*** TASK MATERIAL
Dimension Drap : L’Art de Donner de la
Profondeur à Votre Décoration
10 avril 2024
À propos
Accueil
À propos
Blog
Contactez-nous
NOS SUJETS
******
*** TASK MATERIAL
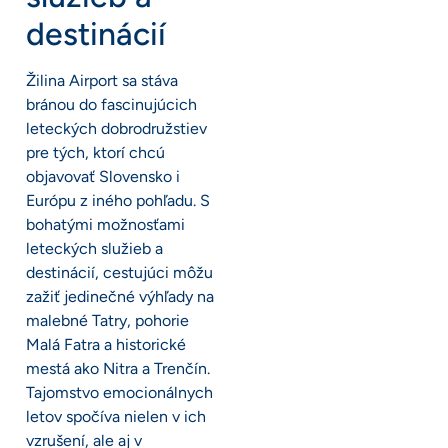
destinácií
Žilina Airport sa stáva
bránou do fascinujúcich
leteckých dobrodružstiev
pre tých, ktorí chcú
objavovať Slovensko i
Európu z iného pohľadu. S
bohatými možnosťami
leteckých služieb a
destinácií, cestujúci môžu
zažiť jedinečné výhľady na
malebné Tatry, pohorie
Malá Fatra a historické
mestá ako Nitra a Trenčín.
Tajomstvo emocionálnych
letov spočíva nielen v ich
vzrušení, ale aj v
******
*** TASK MATERIAL
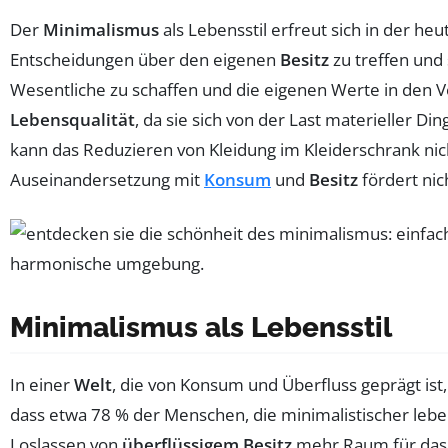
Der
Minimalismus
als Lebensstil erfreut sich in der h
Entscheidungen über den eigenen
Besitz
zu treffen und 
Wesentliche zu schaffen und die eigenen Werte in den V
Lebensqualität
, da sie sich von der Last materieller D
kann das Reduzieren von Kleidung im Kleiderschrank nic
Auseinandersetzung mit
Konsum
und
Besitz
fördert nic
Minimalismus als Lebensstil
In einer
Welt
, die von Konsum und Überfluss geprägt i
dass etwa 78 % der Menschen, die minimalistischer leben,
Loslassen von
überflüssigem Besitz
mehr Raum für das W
******
*WORK REQUEST*
Look above for the line with "pre tých, ktorí chcú" and the line with "vzrušení, ale aj v", and reproduce exactly those two lines plus every line between, nothing more.

*EXPECTED ANSWER*
pre tých, ktorí chcú
objavovať Slovensko i
Európu z iného pohľadu. S
bohatými možnosťami
leteckých služieb a
destinácií, cestujúci môžu
zažiť jedinečné výhľady na
malebné Tatry, pohorie
Malá Fatra a historické
mestá ako Nitra a Trenčín.
Tajomstvo emocionálnych
letov spočíva nielen v ich
vzrušení, ale aj v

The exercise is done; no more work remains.